Behind them in the jump seat, the Russian pilot, whose only job was to talk Russian in case of an emergency, was strapped down in his seat and had not the first idea what to do. He'd been cut out of the radio conversations and had only intercom now.
Moscow
wanted them to turn the aircraft back. He didn't know why, but—but what? he asked himself.

“Here he comes, sliding over toward us.”

 

As carefully as he could, the MiG pilot maneuvered his fighter to the left. He wanted to get over the Boeing's cockpit, from which position he could gently reduce altitude and force it downward. To do this required as much skid as he could muster, and the pilot could only pray that the American was equally adept. He positioned himself so that he could see . . . but—

The MiG-25 was designed as an interceptor, and the cockpit gave the pilot very restricted visibility. He could no longer see the airplane with which he was flying formation. He looked ahead. The shore was only a few kilometers away. Even if he were able to make the American reduce altitude, he'd be over the Baltic before it would matter to anyone. The pilot pulled back on his stick and climbed off to the right. Once clear, he reversed course.

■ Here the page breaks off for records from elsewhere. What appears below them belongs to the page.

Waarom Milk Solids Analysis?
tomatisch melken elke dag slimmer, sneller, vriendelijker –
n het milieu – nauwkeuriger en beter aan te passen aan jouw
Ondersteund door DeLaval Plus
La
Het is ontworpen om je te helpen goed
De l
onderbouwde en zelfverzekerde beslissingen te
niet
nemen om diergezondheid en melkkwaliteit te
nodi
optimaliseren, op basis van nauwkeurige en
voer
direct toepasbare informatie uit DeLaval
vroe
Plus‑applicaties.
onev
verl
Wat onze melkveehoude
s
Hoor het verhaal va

“Toolbox, this is Hammer Lead,” he reported. “The American will not change course. I tried, but I will not collide with his airplane without orders.”

 

The controller had watched the two radar blips merge on his scope, and was now amazed that his heart hadn't stopped. What the hell was going on? This was an American plane. They couldn't force it to stop, and if there were an accident, who would be blamed for it? He made his decision.